Desde el punto de vista occidental, religión como instrumento conductor hacia el poder político, puede verse visualizado en un claro ejemplo actual: EGIPTO. Pensamos en este hito contemporáneo que ha dado comienzo a una vorágine revolucionaria en el mundo árabe, para plasmar la relación incondicional que en culturas muy diversas a la nuestras, presenta la religión y la política.

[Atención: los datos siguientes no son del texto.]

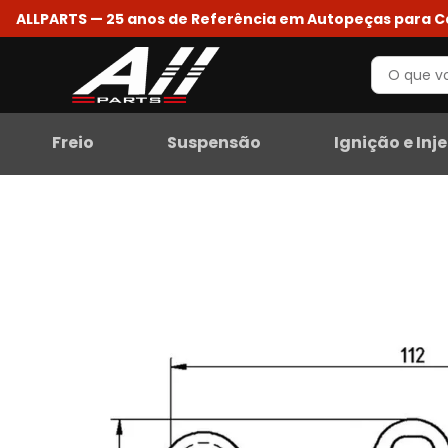
ALLPARTS — 25 anos de Referência em Autopeças para 
Freio
Suspensão
Ignição e Inj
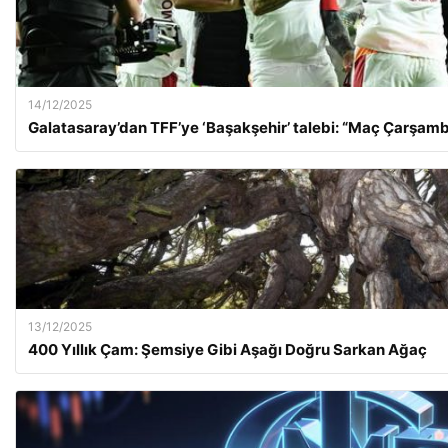
14/12/2025
Galatasaray’dan TFF’ye ‘Başakşehir’ talebi: “Maç Çarşamb
13/12/2025
400 Yıllık Çam: Şemsiye Gibi Aşağı Doğru Sarkan Ağaç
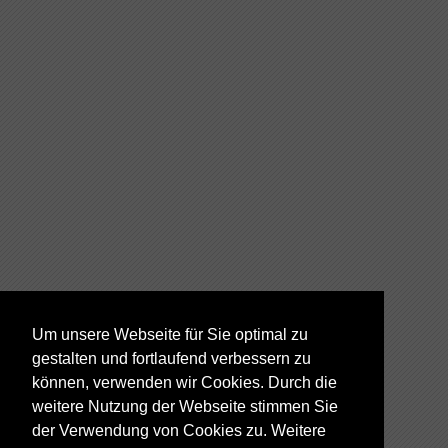
Um unsere Webseite für Sie optimal zu
gestalten und fortlaufend verbessern zu
können, verwenden wir Cookies. Durch die
weitere Nutzung der Webseite stimmen Sie
der Verwendung von Cookies zu. Weitere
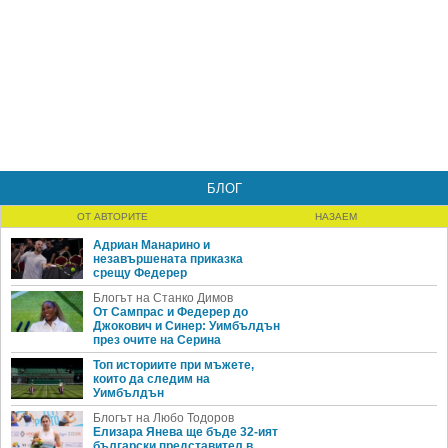
БЛОГ
ОТ АВТОРИТЕ
НАЗАЕМ
Адриан Манарино и
незавършената приказка
срещу Федерер
Блогът на Станко Димов
От Сампрас и Федерер до
Джокович и Синер: Уимбълдън
през очите на Серина
Топ историите при мъжете,
които да следим на
Уимбълдън
Блогът на Любо Тодоров
Елизара Янева ще бъде 32-ият
български представител в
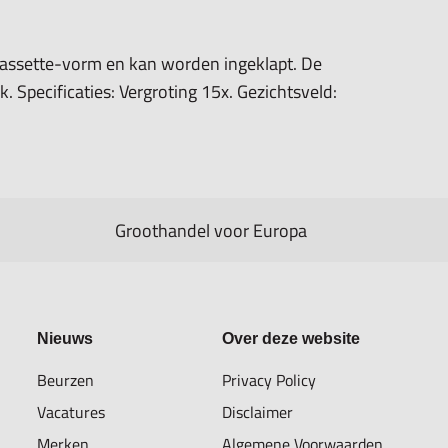
cassette-vorm en kan worden ingeklapt. De
k. Specificaties: Vergroting 15x. Gezichtsveld:
Groothandel voor Europa
Nieuws
Over deze website
Beurzen
Privacy Policy
Vacatures
Disclaimer
Merken
Algemene Voorwaarden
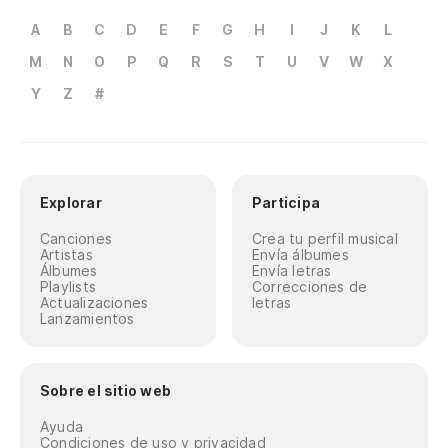
A
B
C
D
E
F
G
H
I
J
K
L
M
N
O
P
Q
R
S
T
U
V
W
X
Y
Z
#
Explorar
Participa
Canciones
Crea tu perfil musical
Artistas
Envía álbumes
Álbumes
Envía letras
Playlists
Correcciones de
Actualizaciones
letras
Lanzamientos
Sobre el sitio web
Ayuda
Condiciones de uso y privacidad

El 19 de marzo del corriente fue finalmente aprobado el referéndum que peticionaba una política basada en la democracia y la justicia social, propiciado entre otros por el líder del partido Asociación Nacional para el Cambio, Mohamed el-Baradei. Lo interesante son los antecedentes que se vinculan con este acto popular. En el ámbito interno de este Estado, fueron notorias las propagandas auspiciadas por organizaciones religiosas, que rezaban “Si votas ‘sí’ estás a favor de América y Baradei; si votas ‘NO’ estás a favor de Dios”. Además, ese mismo grupo conjuntamente con el partido político oficialista del mandato anterior, argüían que las reformas podrían atacar un artículo soberano en la Constitución Egipcia: el Art. 2 el cual sostiene “El Islam es la religión del Estado”. 1

Sorprendentes son estas declaraciones, las cuales ponen en tela de juicio la devoción por la creencia musulmana de aquellos que cooperan con el cambio. Ya no nos acotamos a un conflicto meramente político, AHORA la política se funde en un cuadro plenamente religioso.

Entonces, ¿podemos, nosotros como parte de una ideología occidental de asiento sudamericano, entender estas premisas religiosas vinculantes a lo político, considerando que damos por sentado la secularización de estas dos cuestiones? Ciertamente no. Para obtener una respuesta certera, debemos inmiscuirnos en la piel islámica. Este mundo desconocido ante nuestros ojos, cree fervientemente que cada integrante de la población- el mahometano- es un seguidor de Dios y “Dios es Uno, Único, Creador, Señor y Juez”2, que rige no sólo la estructura de la vida sino también la conducta de cada hombre. Es por ello, que al regir una estructura social denominada “comunidad de creyentes”, exige un régimen político donde una ley, la ley divina, sea la única. Es decir que cada gobernante tiene en su poder la facultad de guiar al pueblo en su fe bajo esta estructura divina. El punto central de este planteo supone que el Corán además de ser un libro de fe constituye la ley fundamental que diseña una estructura sociopolítica.

Volviendo a retomar la situación en Egipto, nos resulta interesante observar cómo se va produciendo la compatibilidad entre la nueva estructura política que se quiere implementar y el sistema divino-político que impera en el reino musulmán. Esta problemática que surge en cuanto a la búsqueda ansiada por llegar a un estado “más democrático” (vale aclarar que al referirnos a este concepto hablamos de ideales y no de su materialización), pone en tela de juicio ciertas cuestiones religiosas.

Difícil es prever como los países árabes, como Egipto, afrontarán esta desestructuración que ellos mismos plantearon. Sin lugar a dudas, el cambio ya está sembrado, el objetivo es claro y está siendo cumplido. Ahora bien, no olvidemos el dominio espiritual que con tanta raigambre se funde en la sociedad musulmana. ¿Llegará a consolidarse en este objetivo? Esperemos que así sea■


http://www.uam.es/otroscentros/medina/egypt/egypolcon.htm. Art. 2, LA CONSTITUCIÓN DE LA REPUBLICA ARABE DE EGIPTO 1980.

“El Islam y la política”, Revista Alif Nun, Guerrero, Rafael R.